* [DATA UNDER STUDY]:

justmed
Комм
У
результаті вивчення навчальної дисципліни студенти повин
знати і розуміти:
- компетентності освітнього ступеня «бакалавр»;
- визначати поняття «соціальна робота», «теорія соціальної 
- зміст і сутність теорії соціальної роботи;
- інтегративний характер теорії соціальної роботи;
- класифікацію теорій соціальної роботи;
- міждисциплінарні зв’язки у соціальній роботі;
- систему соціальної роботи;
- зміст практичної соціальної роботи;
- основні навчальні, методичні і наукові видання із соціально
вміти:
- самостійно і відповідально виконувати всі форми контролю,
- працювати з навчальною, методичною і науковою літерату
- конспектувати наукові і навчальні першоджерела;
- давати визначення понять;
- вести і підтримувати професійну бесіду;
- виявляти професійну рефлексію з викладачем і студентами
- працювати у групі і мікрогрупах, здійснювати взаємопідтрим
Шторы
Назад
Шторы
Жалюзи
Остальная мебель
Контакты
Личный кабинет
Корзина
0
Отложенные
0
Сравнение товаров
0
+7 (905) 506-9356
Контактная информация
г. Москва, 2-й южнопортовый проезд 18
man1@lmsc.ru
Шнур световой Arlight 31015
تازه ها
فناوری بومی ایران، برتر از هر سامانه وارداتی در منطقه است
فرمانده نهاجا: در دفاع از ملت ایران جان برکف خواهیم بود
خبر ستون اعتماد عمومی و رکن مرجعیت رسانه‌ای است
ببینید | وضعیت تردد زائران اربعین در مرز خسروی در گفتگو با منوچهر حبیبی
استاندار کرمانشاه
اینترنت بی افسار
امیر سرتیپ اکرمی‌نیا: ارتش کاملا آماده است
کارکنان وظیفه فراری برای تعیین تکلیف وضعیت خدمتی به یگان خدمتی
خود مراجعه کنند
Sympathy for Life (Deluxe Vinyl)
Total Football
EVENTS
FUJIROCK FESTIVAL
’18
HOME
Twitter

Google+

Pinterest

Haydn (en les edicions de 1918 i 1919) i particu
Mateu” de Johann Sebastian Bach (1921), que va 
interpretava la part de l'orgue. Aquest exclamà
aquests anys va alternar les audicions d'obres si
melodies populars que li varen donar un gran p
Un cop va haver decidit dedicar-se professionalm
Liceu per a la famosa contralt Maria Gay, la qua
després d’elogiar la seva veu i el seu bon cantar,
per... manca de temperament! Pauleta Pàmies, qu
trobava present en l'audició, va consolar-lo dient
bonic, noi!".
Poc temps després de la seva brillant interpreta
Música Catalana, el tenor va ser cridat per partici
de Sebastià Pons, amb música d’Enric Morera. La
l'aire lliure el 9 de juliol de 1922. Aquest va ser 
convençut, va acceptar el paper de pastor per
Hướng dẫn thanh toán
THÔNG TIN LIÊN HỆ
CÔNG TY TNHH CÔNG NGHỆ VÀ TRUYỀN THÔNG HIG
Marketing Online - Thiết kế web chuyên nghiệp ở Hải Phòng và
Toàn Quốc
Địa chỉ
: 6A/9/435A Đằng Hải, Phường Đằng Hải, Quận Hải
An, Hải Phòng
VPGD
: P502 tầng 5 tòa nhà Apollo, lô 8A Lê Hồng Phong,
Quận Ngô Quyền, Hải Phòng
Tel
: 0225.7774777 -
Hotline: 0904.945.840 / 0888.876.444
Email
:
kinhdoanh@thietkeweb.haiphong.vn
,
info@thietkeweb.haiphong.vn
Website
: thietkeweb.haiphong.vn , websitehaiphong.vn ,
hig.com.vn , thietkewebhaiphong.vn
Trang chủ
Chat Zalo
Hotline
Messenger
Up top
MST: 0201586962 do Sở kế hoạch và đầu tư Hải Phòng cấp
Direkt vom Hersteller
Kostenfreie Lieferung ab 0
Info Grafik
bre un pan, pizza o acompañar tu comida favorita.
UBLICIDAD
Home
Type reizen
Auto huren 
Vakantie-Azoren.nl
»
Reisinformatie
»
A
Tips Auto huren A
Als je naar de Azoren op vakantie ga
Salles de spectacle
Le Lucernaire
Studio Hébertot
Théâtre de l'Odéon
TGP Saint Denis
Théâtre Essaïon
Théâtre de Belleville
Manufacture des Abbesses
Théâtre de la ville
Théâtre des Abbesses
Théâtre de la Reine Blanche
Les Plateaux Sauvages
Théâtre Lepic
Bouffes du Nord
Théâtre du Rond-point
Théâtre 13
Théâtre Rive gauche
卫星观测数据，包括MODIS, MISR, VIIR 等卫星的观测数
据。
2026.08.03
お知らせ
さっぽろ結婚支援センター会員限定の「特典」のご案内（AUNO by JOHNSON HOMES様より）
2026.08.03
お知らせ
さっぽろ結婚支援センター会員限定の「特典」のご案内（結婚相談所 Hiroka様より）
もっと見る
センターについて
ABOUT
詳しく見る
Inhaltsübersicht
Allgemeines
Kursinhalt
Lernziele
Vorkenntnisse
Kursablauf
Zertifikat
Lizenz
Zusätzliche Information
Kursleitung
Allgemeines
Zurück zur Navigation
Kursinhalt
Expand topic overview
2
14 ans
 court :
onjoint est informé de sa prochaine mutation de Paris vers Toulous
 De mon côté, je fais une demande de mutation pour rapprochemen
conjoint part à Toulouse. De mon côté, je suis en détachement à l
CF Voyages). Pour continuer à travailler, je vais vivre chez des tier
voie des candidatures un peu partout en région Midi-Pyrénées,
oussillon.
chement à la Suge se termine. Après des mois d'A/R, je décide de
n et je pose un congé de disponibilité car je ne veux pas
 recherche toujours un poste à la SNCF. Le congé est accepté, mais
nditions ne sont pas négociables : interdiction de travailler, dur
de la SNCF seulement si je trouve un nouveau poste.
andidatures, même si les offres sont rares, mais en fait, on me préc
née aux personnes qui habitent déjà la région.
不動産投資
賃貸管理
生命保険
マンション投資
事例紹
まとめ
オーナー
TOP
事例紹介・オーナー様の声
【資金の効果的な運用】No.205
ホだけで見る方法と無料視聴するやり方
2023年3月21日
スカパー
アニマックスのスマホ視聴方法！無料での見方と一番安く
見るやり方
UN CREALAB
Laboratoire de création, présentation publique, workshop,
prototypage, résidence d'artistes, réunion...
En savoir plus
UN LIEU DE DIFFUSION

* [TASK INSTRUCTIONS]: Find "Théâtre Essaïon" in the entries above and copy that whole line exactly, then each line after it through the line that contains "Laboratoire de création, présentation".

* [FINAL ANSWER]:
Théâtre Essaïon
Théâtre de Belleville
Manufacture des Abbesses
Théâtre de la ville
Théâtre des Abbesses
Théâtre de la Reine Blanche
Les Plateaux Sauvages
Théâtre Lepic
Bouffes du Nord
Théâtre du Rond-point
Théâtre 13
Théâtre Rive gauche
卫星观测数据，包括MODIS, MISR, VIIR 等卫星的观测数
据。
2026.08.03
お知らせ
さっぽろ結婚支援センター会員限定の「特典」のご案内（AUNO by JOHNSON HOMES様より）
2026.08.03
お知らせ
さっぽろ結婚支援センター会員限定の「特典」のご案内（結婚相談所 Hiroka様より）
もっと見る
センターについて
ABOUT
詳しく見る
Inhaltsübersicht
Allgemeines
Kursinhalt
Lernziele
Vorkenntnisse
Kursablauf
Zertifikat
Lizenz
Zusätzliche Information
Kursleitung
Allgemeines
Zurück zur Navigation
Kursinhalt
Expand topic overview
2
14 ans
 court :
onjoint est informé de sa prochaine mutation de Paris vers Toulous
 De mon côté, je fais une demande de mutation pour rapprochemen
conjoint part à Toulouse. De mon côté, je suis en détachement à l
CF Voyages). Pour continuer à travailler, je vais vivre chez des tier
voie des candidatures un peu partout en région Midi-Pyrénées,
oussillon.
chement à la Suge se termine. Après des mois d'A/R, je décide de
n et je pose un congé de disponibilité car je ne veux pas
 recherche toujours un poste à la SNCF. Le congé est accepté, mais
nditions ne sont pas négociables : interdiction de travailler, dur
de la SNCF seulement si je trouve un nouveau poste.
andidatures, même si les offres sont rares, mais en fait, on me préc
née aux personnes qui habitent déjà la région.
不動産投資
賃貸管理
生命保険
マンション投資
事例紹
まとめ
オーナー
TOP
事例紹介・オーナー様の声
【資金の効果的な運用】No.205
ホだけで見る方法と無料視聴するやり方
2023年3月21日
スカパー
アニマックスのスマホ視聴方法！無料での見方と一番安く
見るやり方
UN CREALAB
Laboratoire de création, présentation publique, workshop,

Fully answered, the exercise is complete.